Erica Jeal 

Jamie Barton review – sharp intelligence with stage presence

The mezzo-soprano, accompanied by pianist Kathleen Kelly, radiated easy confidence owing to her superb vocal control
  
  

Jamie Barton accompanied by Kathleen Kelly at Wigmore Hall, London.
Haunting … Jamie Barton accompanied by Kathleen Kelly at Wigmore Hall, London. Photograph: Alecsandra Raluca Drăgoi/The Guardian

Jamie Barton is a star – still rising, but already a proper, bona fide star. Audiences hold her in fierce affection, partly inspired by her glowingly defiant stage presence, something everyone got to see during her Pride flag-waving performance at this summer’s Last Night of the Proms. More than that, though, there’s her voice, the kind of sumptuous velvet-and-steel mezzo-soprano that fills an auditorium seemingly as easily as opening the mouth, used with sharp intelligence.

This programme of songs, featuring more female composers than male, turned up some gems, starting with Elinor Remick Warren’s piece Heather, Barton’s voice tracing smooth, easy sweeps over Kathleen Kelly’s rippling piano. Framing some slightly overwrought works by Amy Beach were one song each from the Boulanger sisters, Lili and Nadia. The muted colours and French vowels of Lili’s Attente drew a darker tone from Barton, who crowned the piece with a high note that sounded aptly vulnerable, yet absolutely controlled.

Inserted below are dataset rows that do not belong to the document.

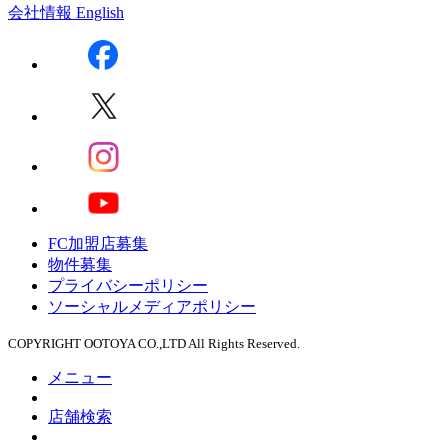
会社情報
English
FC加盟店募集
物件募集
プライバシーポリシー
ソーシャルメディアポリシー
COPYRIGHT OOTOYA CO.,LTD All Rights Reserved.
メニュー
店舗検索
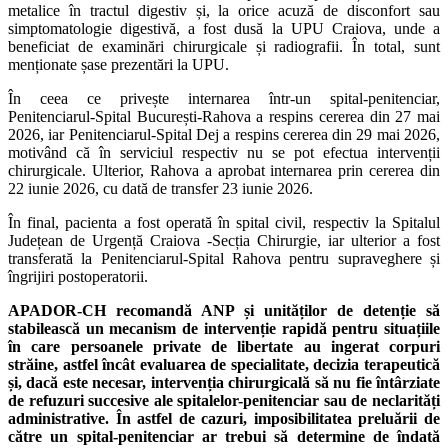
metalice în tractul digestiv și, la orice acuză de disconfort sau
simptomatologie digestivă, a fost dusă la UPU Craiova, unde a
beneficiat de examinări chirurgicale și radiografii. În total, sunt
menționate șase prezentări la UPU.
În ceea ce privește internarea într-un spital-penitenciar,
Penitenciarul-Spital București-Rahova a respins cererea din 27 mai
2026, iar Penitenciarul-Spital Dej a respins cererea din 29 mai 2026,
motivând că în serviciul respectiv nu se pot efectua intervenții
chirurgicale. Ulterior, Rahova a aprobat internarea prin cererea din
22 iunie 2026, cu dată de transfer 23 iunie 2026.
În final, pacienta a fost operată în spital civil, respectiv la Spitalul
Județean de Urgență Craiova -Secția Chirurgie, iar ulterior a fost
transferată la Penitenciarul-Spital Rahova pentru supraveghere și
îngrijiri postoperatorii.
APADOR-CH recomandă ANP și unităților de detenție să
stabilească un mecanism de intervenție rapidă pentru situațiile
în care persoanele private de libertate au ingerat corpuri
străine, astfel încât evaluarea de specialitate, decizia terapeutică
și, dacă este necesar, intervenția chirurgicală să nu fie întârziate
de refuzuri succesive ale spitalelor-penitenciar sau de neclarități
administrative. În astfel de cazuri, imposibilitatea preluării de
către un spital-penitenciar ar trebui să determine de îndată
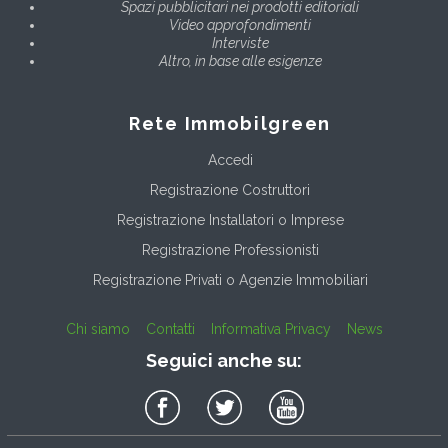
Spazi pubblicitari nei prodotti editoriali
Video approfondimenti
Interviste
Altro, in base alle esigenze
Rete Immobilgreen
Accedi
Registrazione Costruttori
Registrazione Installatori o Imprese
Registrazione Professionisti
Registrazione Privati o Agenzie Immobiliari
Chi siamo
Contatti
Informativa Privacy
News
Seguici anche su:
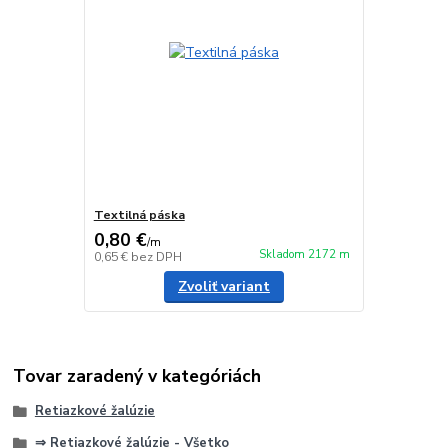
Textilná páska
0,80 €
/
m
Skladom 2172 m
0,65 €
bez DPH
Zvoliť variant
Tovar zaradený v kategóriách
Retiazkové žalúzie
⇒ Retiazkové žalúzie - Všetko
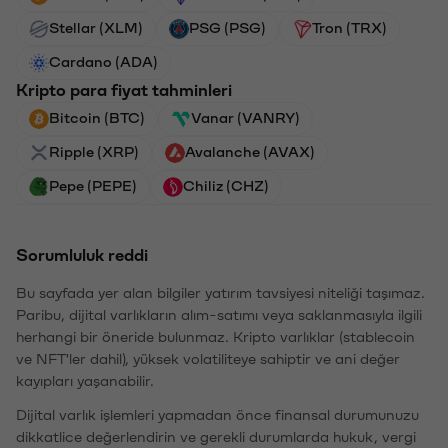
Stellar (XLM)
PSG (PSG)
Tron (TRX)
Cardano (ADA)
Kripto para fiyat tahminleri
Bitcoin (BTC)
Vanar (VANRY)
Ripple (XRP)
Avalanche (AVAX)
Pepe (PEPE)
Chiliz (CHZ)
Sorumluluk reddi
Bu sayfada yer alan bilgiler yatırım tavsiyesi niteliği taşımaz.
Paribu, dijital varlıkların alım-satımı veya saklanmasıyla ilgili
herhangi bir öneride bulunmaz. Kripto varlıklar (stablecoin
ve NFT'ler dahil), yüksek volatiliteye sahiptir ve ani değer
kayıpları yaşanabilir.
Dijital varlık işlemleri yapmadan önce finansal durumunuzu
dikkatlice değerlendirin ve gerekli durumlarda hukuk, vergi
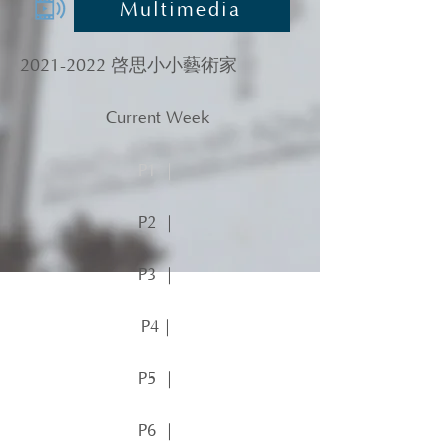
Multimedia
2021-2022
啓思小小藝術家
Current Week
P1 ｜
P2 ｜
P3 ｜
P4｜
P5 ｜
P6 ｜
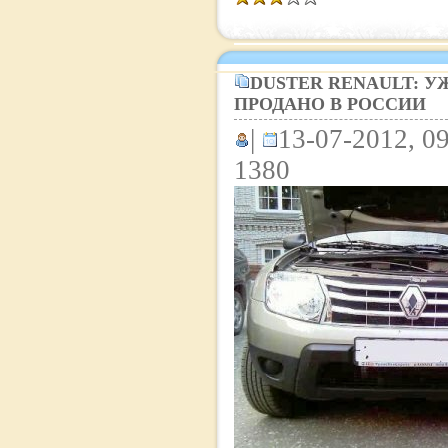
DUSTER RENAULT: УЖ
ПРОДАНО В РОССИИ
|
13-07-2012, 09
1380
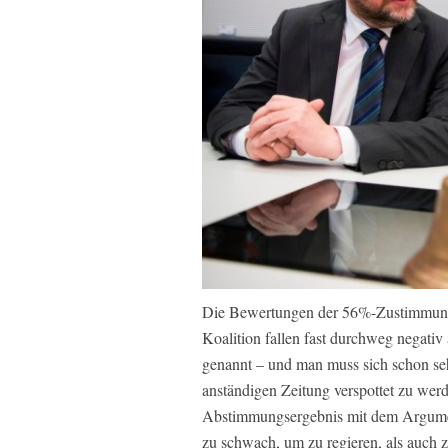
Die Bewertungen der 56%-Zustimmung 
Koalition fallen fast durchweg negati
genannt – und man muss sich schon se
anständigen Zeitung verspottet zu wer
Abstimmungsergebnis mit dem Argument
zu schwach, um zu regieren, als auch 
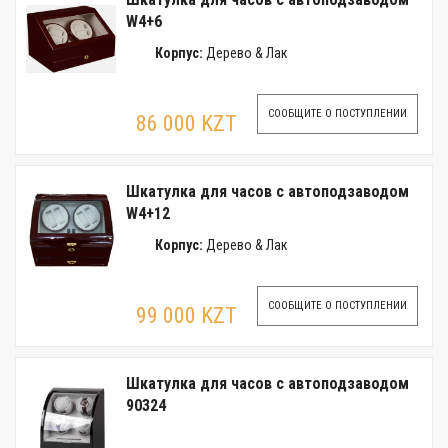
W4+6
Корпус:
Дерево & Лак
СООБЩИТЕ О ПОСТУПЛЕНИИ
86 000 KZT
Шкатулка для часов с автоподзаводом
W4+12
Корпус:
Дерево & Лак
СООБЩИТЕ О ПОСТУПЛЕНИИ
99 000 KZT
Шкатулка для часов с автоподзаводом
90324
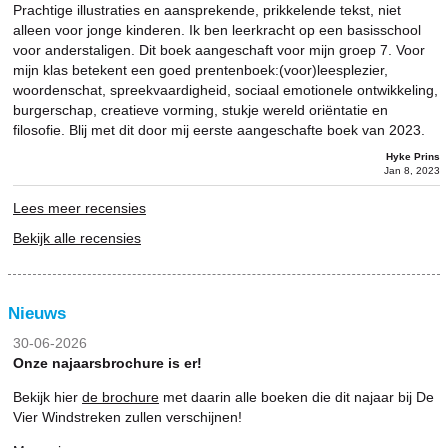
Prachtige illustraties en aansprekende, prikkelende tekst, niet
alleen voor jonge kinderen. Ik ben leerkracht op een basisschool
voor anderstaligen. Dit boek aangeschaft voor mijn groep 7. Voor
mijn klas betekent een goed prentenboek:(voor)leesplezier,
woordenschat, spreekvaardigheid, sociaal emotionele ontwikkeling,
burgerschap, creatieve vorming, stukje wereld oriëntatie en
filosofie. Blij met dit door mij eerste aangeschafte boek van 2023.
Hyke Prins
Jan 8, 2023
Lees meer recensies
Bekijk alle recensies
Nieuws
30-06-2026
Onze najaarsbrochure is er!
Bekijk hier
de brochure
met daarin alle boeken die dit najaar bij De
Vier Windstreken zullen verschijnen!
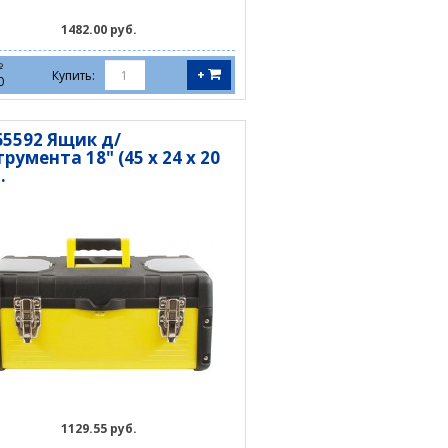
1482.00 руб.
№
+
Купить:
0
65592 Ящик д/
румента 18" (45 х 24 х 20
.
1129.55 руб.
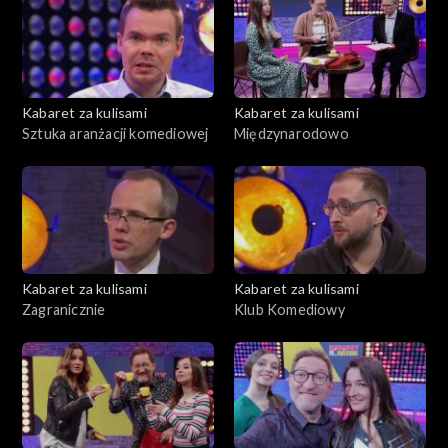
Kabaret za kulisami
Kabaret za kulisami
Sztuka aranżacji komediowej
Międzynarodowo
Kabaret za kulisami
Kabaret za kulisami
Zagranicznie
Klub Komediowy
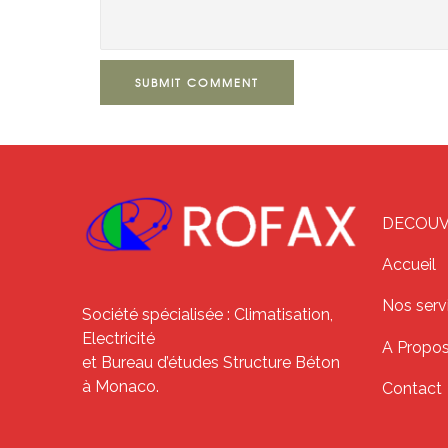
SUBMIT COMMENT
DECOUVR
Accueil
Nos serv
Société spécialisée : Climatisation,
Electricité
A Propo
et Bureau d’études Structure Béton
à Monaco.
Contact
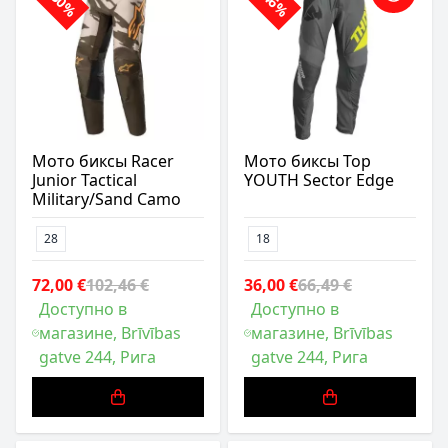
-30%
-46%
Мото биксы Racer
Мото биксы Тор
Junior Tactical
YOUTH Sector Edge
Military/Sand Camo
28
18
72,00 €
102,46 €
36,00 €
66,49 €
Доступно в
Доступно в
магазине, Brīvības
магазине, Brīvības
gatve 244, Рига
gatve 244, Рига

In Haydn’s Arianna a Naxos, the most substantial and serious work, Barton scaled back in a way that made her haunting cries after Theseus stand out more, not to mention the accusations she hurled at the end. Perhaps, in this, one could have wished for sharper definition from Kelly; but her virtuosity in Libby Larsen’s Love After 1950, taking in boogie-woogie, blues and Spanish habanera, left no such doubts.

Barton and Kelly really sold us these five songs, tracing a woman’s journey towards self-acceptance in a sardonic, entertaining cycle that plays with profundity but doesn’t commit. There was a cheeky drinking song by Ravel and a moment of intensity from Henri Duparc, before Barton finally unleashed the full radiance of her unfettered high notes in Richard Strauss’s Cäcilie. That there was only one encore would have been disappointing had it not been Somewhere Over the Rainbow, which Barton owned: rapt, focused, and singing with just the right amount of rhythmic leeway for her kind of voice. Most singers spend a whole career trying to hit this balance of vocal poise and easy confidence with their audience, and reach it only when the voice is going off the boil. But not Barton.